As the 2010-11 school year begins in the Philadelphia area Monday with students in some schools starting classes, more than a third of the districts on the Pennsylvania side of the Delaware remain without teacher contracts.
Even so, no strikes are likely in the area at the start of the school year, according to officials of the Pennsylvania State Education Association and the American Federation of Teachers Pennsylvania.
The number of school strikes in Pennsylvania has dropped sharply in recent years, largely because of the economy. There were 14 in the 2005-06 school year; 18 in 2006-07; seven in 2007-08; eight in 2008-09; and eight in 2009-10, including one in North Penn.

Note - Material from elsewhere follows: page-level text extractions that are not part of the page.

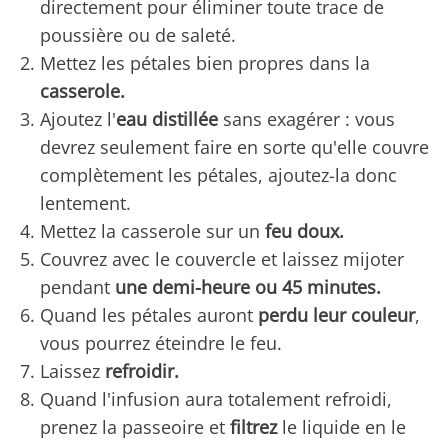
directement pour éliminer toute trace de
poussière ou de saleté.
Mettez les pétales bien propres dans la
casserole.
Ajoutez l'
eau distillée
sans exagérer : vous
devrez seulement faire en sorte qu'elle couvre
complètement les pétales, ajoutez-la donc
lentement.
Mettez la casserole sur un
feu doux.
Couvrez avec le couvercle et laissez mijoter
pendant
une demi-heure ou 45 minutes.
Quand les pétales auront
perdu leur couleur
,
vous pourrez éteindre le feu.
Laissez
refroidir.
Quand l'infusion aura totalement refroidi,
prenez la passeoire et
filtrez
le liquide en le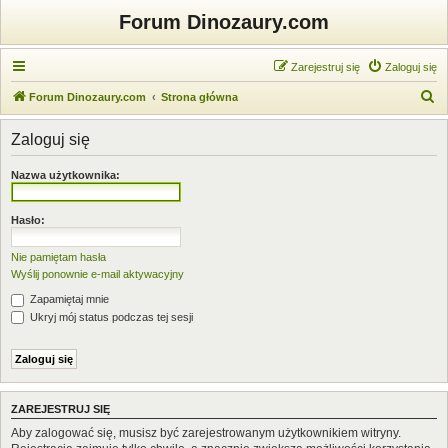
Forum Dinozaury.com
Zarejestruj się
Zaloguj się
S
Forum Dinozaury.com
Strona główna
z
Zaloguj się
u
k
Nazwa użytkownika:
a
j
Hasło:
Nie pamiętam hasła
Wyślij ponownie e-mail aktywacyjny
Zapamiętaj mnie
Ukryj mój status podczas tej sesji
ZAREJESTRUJ SIĘ
Aby zalogować się, musisz być zarejestrowanym użytkownikiem witryny.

In South Jersey, contracts remain unresolved in 28 districts in Burlington, Camden, and Gloucester Counties. In seven of those, tentative agreements have been reached but not ratified.
And the situations in seven districts are carryovers from the 2009-10 school year. There are 104 school districts in the three counties.
New Jersey teachers are barred by law from striking. If an agreement cannot be reached, the two sides enter a mandatory fact-finding process in which nonbinding recommendations are made by the fact-finder. The process can go on for months.
In 20 districts in Bucks, Montgomery, Delaware, and Chester Counties where teacher contracts expired this summer or will at the start of the school year, there are no settlements. There are tentative agreements in four - Coatesville, Owen J. Roberts, Upper Darby, and Wallingford-Swarthmore - but they have not yet been ratified.
In Hatboro-Horsham and Methacton, labor agreements that expired in 2009 are still unresolved, and in Neshaminy, the contract expired in 2008 and has not yet been replaced. There are 63 districts in Philadelphia's Pennsylvania suburbs.
In some districts - including Pennsbury, Pennridge, and Unionville-Chadds Ford - discussions are particularly difficult, PSEA spokesman Robert Broderick said.
Wages, medical-premium payments, and the length of the school day and year are the main issues in most districts, he said.
The 512-member Pennridge Education Association voted Wednesday to authorize its leadership to call a strike if necessary. The two sides are said to be far apart.
The school board in the Perkasie area is calling for a wage freeze in the first year of a new contract and a cap at 2009-10 contribution levels for medical premiums, with teachers paying for any increase beyond that. The union is asking for a 3.94 percent raise in the first year and the same percentage contribution as last year - 10 percent - to medical premiums.
Under the school board's proposal, "teachers would be losing hundreds and perhaps thousands of dollars out of pocket for years to come," union president Jamie Vinci said in a statement.
District Superintendent Robert Kish said in a statement: "The school board has made what it believes is a fair and equitable contract offer, one that recognizes the importance of great teachers while also protecting the interests of taxpayers in these difficult economic times." He added in an interview: "We have to be patient and tolerant."
In the Unionville-Chadds Ford and Pennsbury districts, the school boards have majorities with a core of members elected in 2009 after pledging to be vigilant fiscal watchdogs.
The Pennsbury board in Lower Bucks is asking for a contract that would lead to no additional financial cost for taxpayers; it includes a proposal for no salary increases or seniority-related increases in the first year.
The union is asking for a 2.9 percent increase in the first year, plus seniority-related increases.
Neither side in the Unionville-Chadds Ford negotiations is talking publicly about its demands.